Riverside County Superior Court

A 2012 murder trial ruling could completely disintegrate due to the judge’s HIV insult that was secretly caught on tape.

Kaushal Niroula and his co-defendant Daniel Garcia allege that Riverside County Superior Court Judge David B. Downing refused to handle paperwork because it had been touched by Niroula, who is HIV-positive. Niroula is one of six men convicted of murder, but the case may be thrown out due to the judge’s apparent bias.

Niroula is one of the men behind a plot to murder 74-year-old Clifford Lambert of Palm Springs in December 2008, then burying his body in the desert. Lambert was a wealthy gay art dealer and was targeted because of his lavish trove of money. All six men were found guilty of various charges including murder, voluntary manslaughter and conspiracy during the 2012 trial. Judge Downing allegedly refused to touch Niroula’s pro se motions because he believed the envelopes containing the paperwork had been sealed using Niroula’s saliva.

“Lord knows where his tongue has been” Judge Downing can be heard saying in an audio recording made during a break for the jury selection at co-defendant Garcia’s trial.

Portions of the recordings — which Judge Downing confiscated in 2012 — included confidential information, but select segments of the recordings were recently leaked once more by the Desert Sun. The microphones had been turned off when the judge made the off-color remark, but co-defendant Garcia recorded it using his laptop. Audio recordings are not explicitly banned during court proceedings in the United States, and Garcia says that he recorded the proceedings for about seven weeks.

Earlier this year, an independent counsel determined that the comment was relevant to the credibility of the case and that it needs to be re-opened.

Judge Downing was confronted about the comment twice, according to official court transcripts. Niroula confronted the judge via an appeals court last year. “I don’t care what you think,” Downing stated in a response. “I can say what I want. The First Amendment protects me. I can say what I want. The question is, in this trial, if I have discriminated against you. If anything, I have gone out of my way to help you out, and you know it. Quit taking stuff out of context. In the big picture, I have bent over backwards to help you.”

And this isn't the first time Judge Downing has come under fire for discrimanatory practices. In one of his highest profile cases, Downing ruled in favor of law enforcement practices that target homosexuals, despite homophobic remarks made by the officers involved. This is certainly disturbing considering Judge Downing’s jurisdiction covers Palm Springs, a city with one of the highest populations of LGBT citizens, many of whom are living with HIV.

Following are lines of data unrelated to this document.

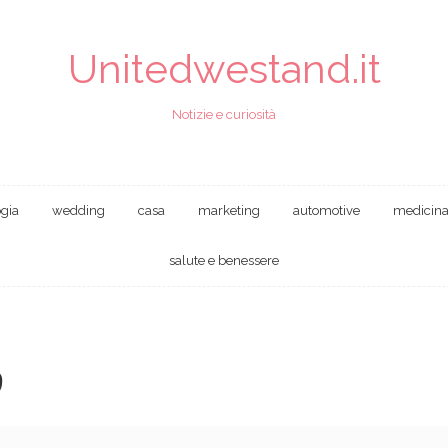
Unitedwestand.it
Notizie e curiosità
ogia
wedding
casa
marketing
automotive
medicin
salute e benessere
9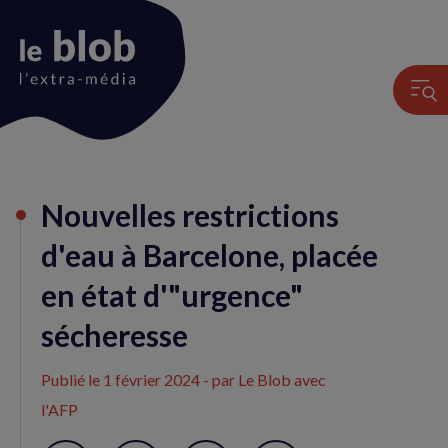
Animation
Nouvelles restrictions
du
logo
d'eau à Barcelone, placée
en état d'"urgence"
sécheresse
Publié le
1 février 2024
- par Le Blob avec
l'AFP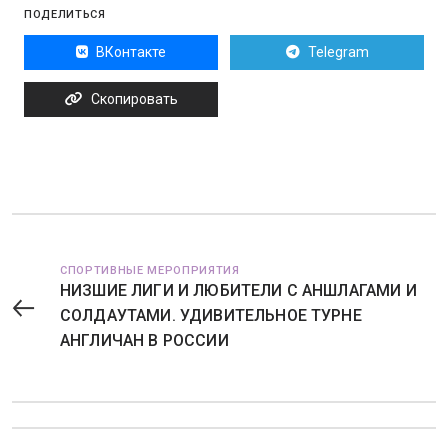
ПОДЕЛИТЬСЯ
ВКонтакте
Telegram
Скопировать
СПОРТИВНЫЕ МЕРОПРИЯТИЯ
НИЗШИЕ ЛИГИ И ЛЮБИТЕЛИ С АНШЛАГАМИ И
СОЛДАУТАМИ. УДИВИТЕЛЬНОЕ ТУРНЕ
АНГЛИЧАН В РОССИИ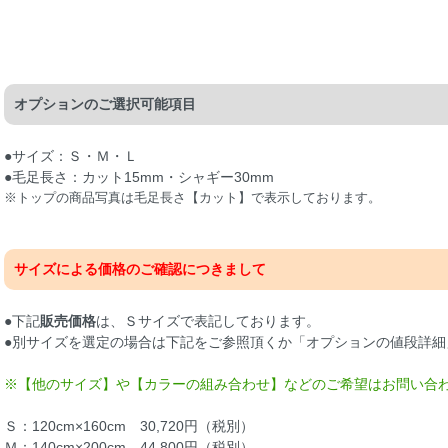
オプションのご選択可能項目
●サイズ：Ｓ・Ｍ・Ｌ
●毛足長さ：カット15mm・シャギー30mm
※トップの商品写真は毛足長さ【カット】で表示しております。
サイズによる価格のご確認につきまして
●下記
販売価格
は、Ｓサイズで表記しております。
●別サイズを選定の場合は下記をご参照頂くか「オプションの値段詳細
※【他のサイズ】や【カラーの組み合わせ】などのご希望はお問い合
Ｓ：120cm×160cm 30,720円（税別）
Ｍ：140cm×200cm 44,800円（税別）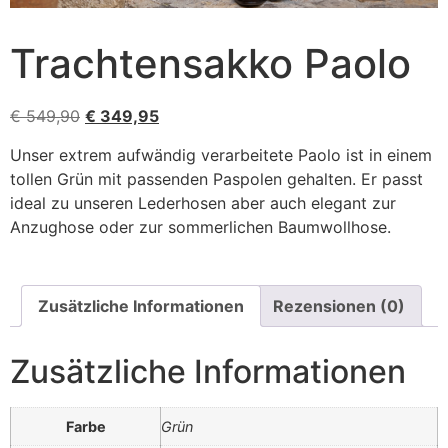
Trachtensakko Paolo
€
549,90
€
349,95
Unser extrem aufwändig verarbeitete Paolo ist in einem
tollen Grün mit passenden Paspolen gehalten. Er passt
ideal zu unseren Lederhosen aber auch elegant zur
Anzughose oder zur sommerlichen Baumwollhose.
Zusätzliche Informationen
Rezensionen (0)
Zusätzliche Informationen
Farbe
Grün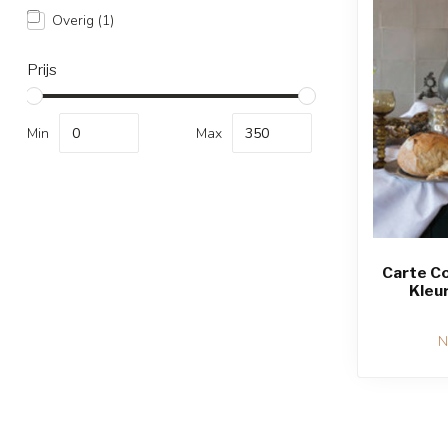
Overig
(1)
Prijs
Min
Max
Carte Col
Kleu
N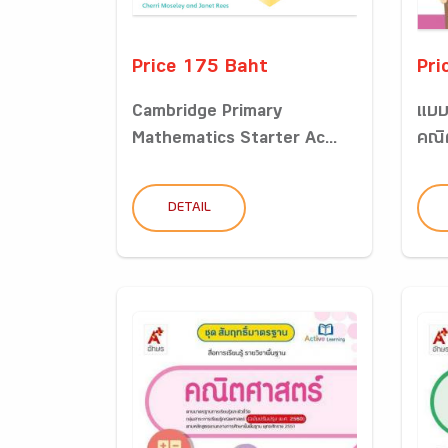
Price 175 Baht
Pri
Cambridge Primary
แบบ
Mathematics Starter Ac...
คณิ
DETAIL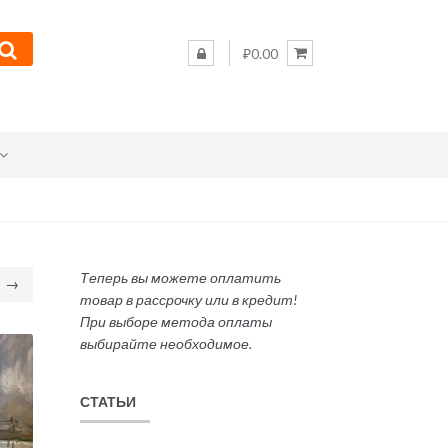
₽0.00
Теперь вы можете оплатить
→
товар в рассрочку или в кредит!
При выборе метода оплаты
выбирайте необходимое.
СТАТЬИ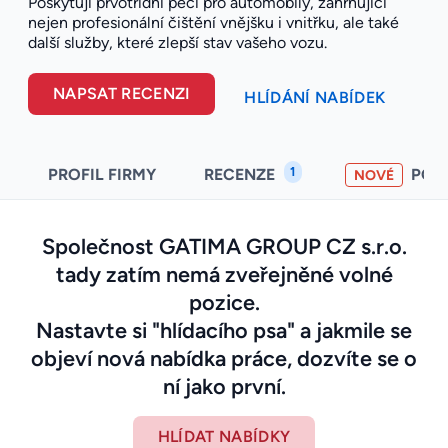
Poskytují prvotřídní péči pro automobily, zahrnující
nejen profesionální čištění vnějšku i vnitřku, ale také
další služby, které zlepší stav vašeho vozu.
NAPSAT RECENZI
HLÍDÁNÍ NABÍDEK
1
PROFIL FIRMY
RECENZE
POH
NOVÉ
Společnost GATIMA GROUP CZ s.r.o.
tady zatím nemá zveřejněné volné
pozice.
Nastavte si "hlídacího psa" a jakmile se
objeví nová nabídka práce, dozvíte se o
ní jako první.
HLÍDAT NABÍDKY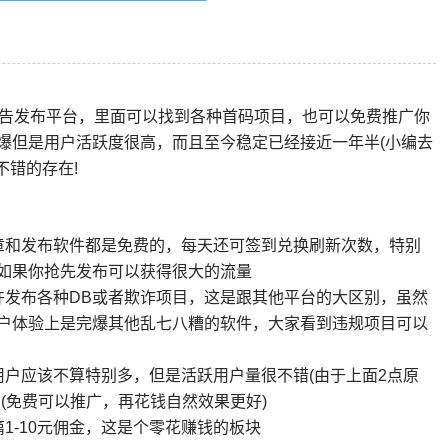
告发布平台，里面可以找到各种首码项目，也可以免费推广你
爆但是用户活跃度很高，而且至今稳定已经接近一年半(小编去
不错的存在!
章和发布软件都是免费的，每天还可签到兑换刷新次数，特别
如果你抢先发布可以获得很大的流量
许发布各种DB或者欺诈项目，这是跟其他平台的大区别，虽然
户体验上是完爆其他乱七八糟的软件，大家看到违规项目可以
用户应该不算特别多，但是活跃用户量很不错(由于上面2点原
(免费可以推广，再花钱自然效果更好)
1-10元佣金，这是个零花赚钱的板块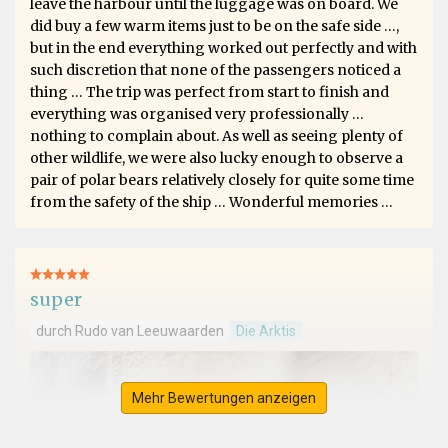
leave the harbour until the luggage was on board. We
did buy a few warm items just to be on the safe side …,
but in the end everything worked out perfectly and with
such discretion that none of the passengers noticed a
thing … The trip was perfect from start to finish and
everything was organised very professionally …
nothing to complain about. As well as seeing plenty of
other wildlife, we were also lucky enough to observe a
pair of polar bears relatively closely for quite some time
from the safety of the ship … Wonderful memories …
super
durch Rudo van Leeuwaarden
Die Arktis
Mehr Bewertungen anzeigen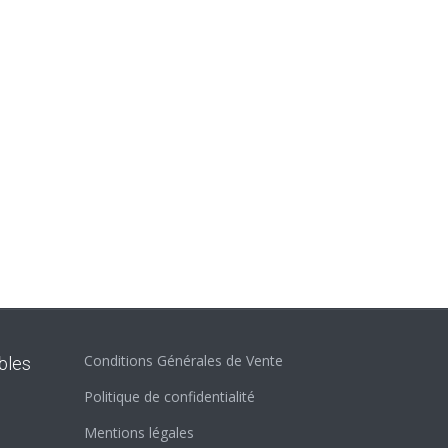
Conditions Générales de Vente
bles
Politique de confidentialité
Mentions légales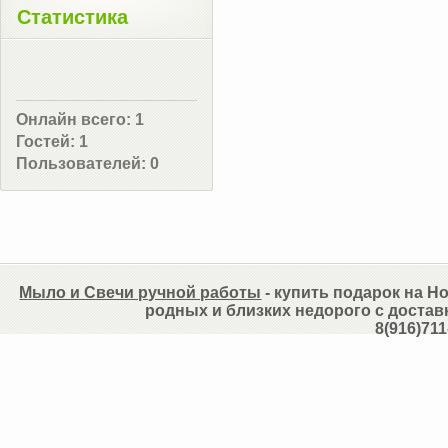
Статистика
Онлайн всего:
1
Гостей:
1
Пользователей:
0
Мыло и Свечи ручной работы
- купить подарок на Но
родных и близких недорого с достав
8(916)711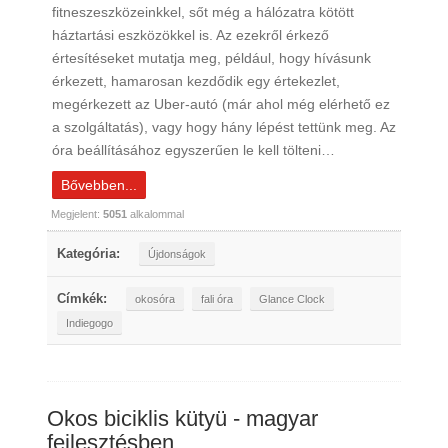
fitneszeszközeinkkel, sőt még a hálózatra kötött
háztartási eszközökkel is. Az ezekről érkező
értesítéseket mutatja meg, például, hogy hívásunk
érkezett, hamarosan kezdődik egy értekezlet,
megérkezett az Uber-autó (már ahol még elérhető ez
a szolgáltatás), vagy hogy hány lépést tettünk meg. Az
óra beállításához egyszerűen le kell tölteni…
Bővebben...
Megjelent:
5051
alkalommal
Kategória:
Újdonságok
Címkék:
okosóra
fali óra
Glance Clock
Indiegogo
Okos biciklis kütyü - magyar
fejlesztésben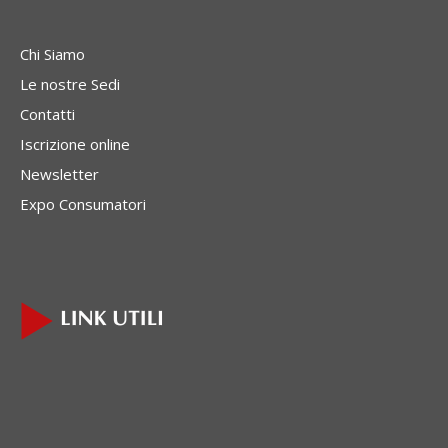
Chi Siamo
Le nostre Sedi
Contatti
Iscrizione online
Newsletter
Expo Consumatori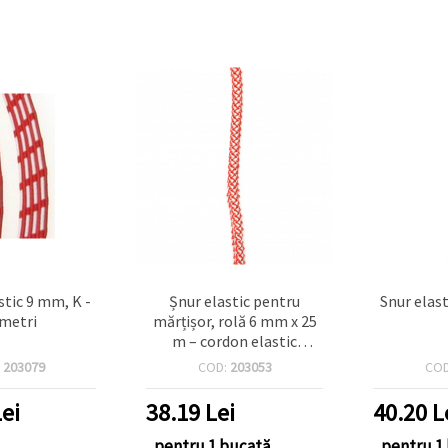
stic 9 mm, K -
Șnur elastic pentru
Snur elas
 metri
mărțișor, rolă 6 mm x 25
m – cordon elastic
rezistent pentru brățări
:
203079
COD:
203053
CO
DIY, mărgelit și bijuterii
handmade
ei
38.19
Lei
40.20
L
pentru 1 bucată
pentru 1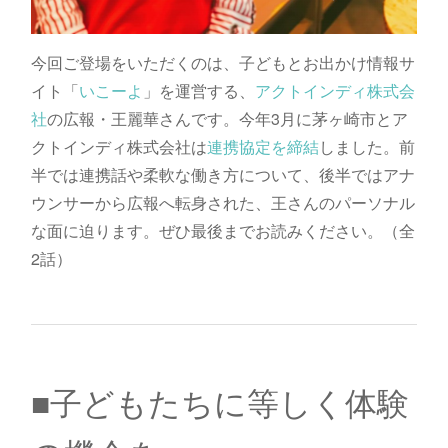
今回ご登場をいただくのは、子どもとお出かけ情報サ
イト「
いこーよ
」を運営する、
アクトインディ株式会
社
の広報・王麗華さんです。今年3月に茅ヶ崎市とア
クトインディ株式会社は
連携協定を締結
しました。前
半では連携話や柔軟な働き方について、後半ではアナ
ウンサーから広報へ転身された、王さんのパーソナル
な面に迫ります。ぜひ最後までお読みください。（全
2話）
■子どもたちに等しく体験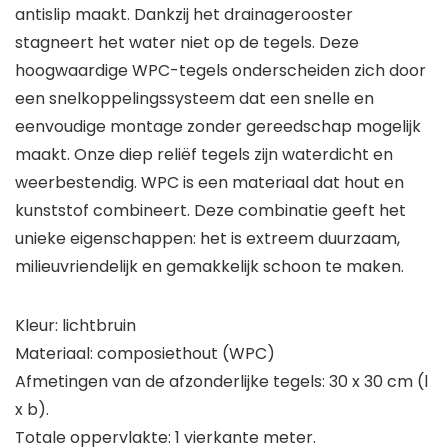
antislip maakt. Dankzij het drainagerooster
stagneert het water niet op de tegels. Deze
hoogwaardige WPC-tegels onderscheiden zich door
een snelkoppelingssysteem dat een snelle en
eenvoudige montage zonder gereedschap mogelijk
maakt. Onze diep reliëf tegels zijn waterdicht en
weerbestendig. WPC is een materiaal dat hout en
kunststof combineert. Deze combinatie geeft het
unieke eigenschappen: het is extreem duurzaam,
milieuvriendelijk en gemakkelijk schoon te maken.
Kleur: lichtbruin
Materiaal: composiethout (WPC)
Afmetingen van de afzonderlijke tegels: 30 x 30 cm (l
x b).
Totale oppervlakte: 1 vierkante meter.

In the Warm Sands case, police were recorded making homophobic comments during a gay sex sting operation. In June 2009, the Palm Springs Police Department cracked down on a known gay rendezvous area in the Warm Sands neighborhood. Fourteen men were arrested with misdemeanor charges. Police Chief David Dominguez resigned after he was caught calling the gay men as “some filthy [expletives].” Sgt. Bryan Anderson was also caught using a homophobic slur during the sting operation.  Judge Downing upheld the case’s ruling in February 2011, stating that the case wasn’t discriminatory, despite having been presented with ample evidence proving otherwise. Some of the men were able to lower their charges, but to date, only one man was able to get his entire case erased.

Despite the outcome, the Warm Sands case has been universally condemned by the local community of Palm Springs. Bias in a judicial setting can dissolve an entire court case, including murder cases. Just look at the O.J. Simpson trial. Los Angeles Police Department Detective Mark Furman was caught making a racist comment, causing the entire prosecution to fall apart. Any perceived bias in court is unacceptable.

HIVphobia and AIDSphobia constitutes a clear and present danger for any American living with HIV or AIDS, whether he or she is guilty of the crime or not. Despite the seriousness of the trial, bias shouldn’t exist in a judicial setting. Niroula and three of the other convicted men are currently preparing for retrial.